Our building was originally The Willard Hotel. The hotel was designed by renowned architect Henry C. Trost and built by Willard Wright. The hotel was owned by William Siewert. When it opened on September 3, 1902, the Arizona Daily Citizen described the hotel “as a marvel: it is simply ahead of anything in the Southwest …”
The hotel was described as
Thirty rooms all en suite, and all easy of access. Of the rooms some half dozen are provided with private baths, besides these there are those not directly connected with the rooms. The rooms are well lighted, carpeted with body Brussels and furnished with the late style of iron bedsteads, the beading being all that the most fastidious could desire. There are no two carpets alike, and in grades of furniture the selections are in oak and maple, both pleasing to the eye.
During WWII, the hotel was converted into apartments and in 1944 became the “Pueblo Hotel.” This redeveloped property had 32 rooms, 19 with kitchenettes, and second story porches. In 1955 a swimming pool and rows of palm trees were added. The Pueblo Hotel closed in the early 1970s after an extensive fire.
In 1991, our law firm purchased the building and undertook a gut renovation.
While all mechanical, electrical, plumbing and other essential systems were brought up to modern standards, the essential architectural elements of this historic building were maintained.
The hallways and ceilings were restored to their original dimensions, the lobby is maintained in substantially the same configuration as originally built, the main staircase was restored and other architectural details preserved.

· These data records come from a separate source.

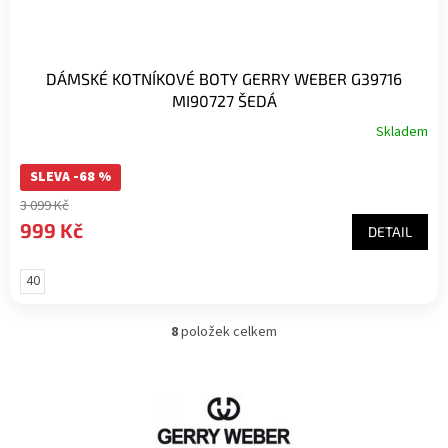
DÁMSKÉ KOTNÍKOVÉ BOTY GERRY WEBER G39716
MI90727 ŠEDÁ
Skladem
SLEVA -68 %
3 099 Kč
999 Kč
DETAIL
40
8
položek celkem
O
v
l
á
d
a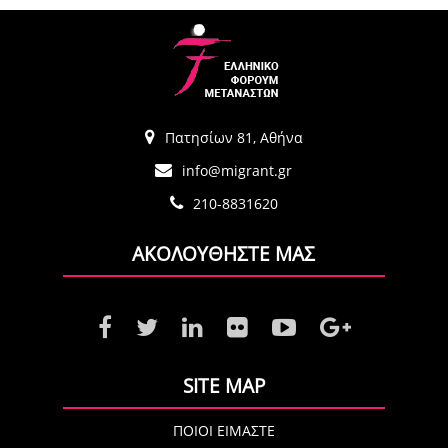
Πατησίων 81, Αθήνα
info@migrant.gr
210-8831620
ΑΚΟΛΟΥΘΗΣΤΕ ΜΑΣ
SITE MAP
ΠΟΙΟΙ ΕΙΜΑΣΤΕ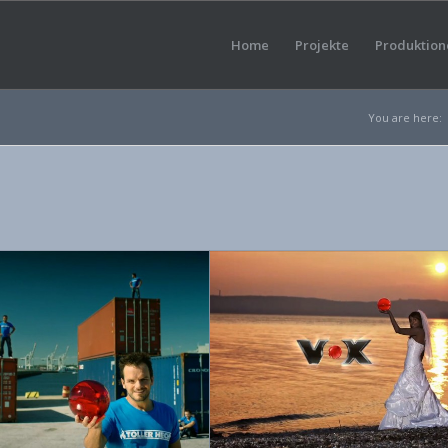
Home
Projekte
Produktion
You are here: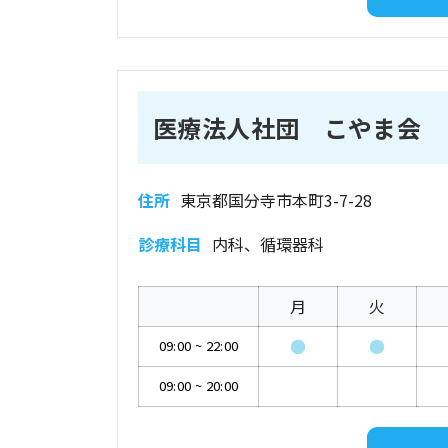
医療法人社団 こやま会 
住所
東京都国分寺市本町3-7-28
診療科目
内科、循環器科
月
火
●
●
09:00
~
22:00
09:00
~
20:00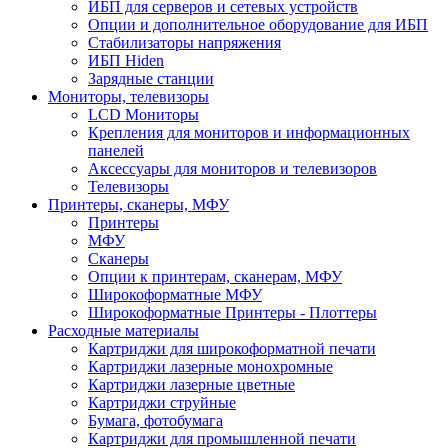
ИБП для серверов и сетевых устройств
Опции и дополнительное оборудование для ИБП
Стабилизаторы напряжения
ИБП Hiden
Зарядные станции
Мониторы, телевизоры
LCD Мониторы
Крепления для мониторов и информационных
панелей
Аксессуары для мониторов и телевизоров
Телевизоры
Принтеры, сканеры, МФУ
Принтеры
МФУ
Сканеры
Опции к принтерам, сканерам, МФУ
Широкоформатные МФУ
Широкоформатные Принтеры - Плоттеры
Расходные материалы
Картриджи для широкоформатной печати
Картриджи лазерные монохромные
Картриджи лазерные цветные
Картриджи струйные
Бумага, фотобумага
Картриджи для промышленной печати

Piccarreta Davis Keenan Fidel began occupying this historical landmark in 1993 following two years of renovation. Unfortunately, various sign regulations prohibited renovation of the sign and consequently it stood unlighted for 20 years. Finally, the City of Tucson saw the “light” and revised the City sign code. The “diving lady” was taken down and restored to her former glory by Cook Signs. On May 11, 2012, hundreds of Tucsonans helped us relight the “diving lady” once again.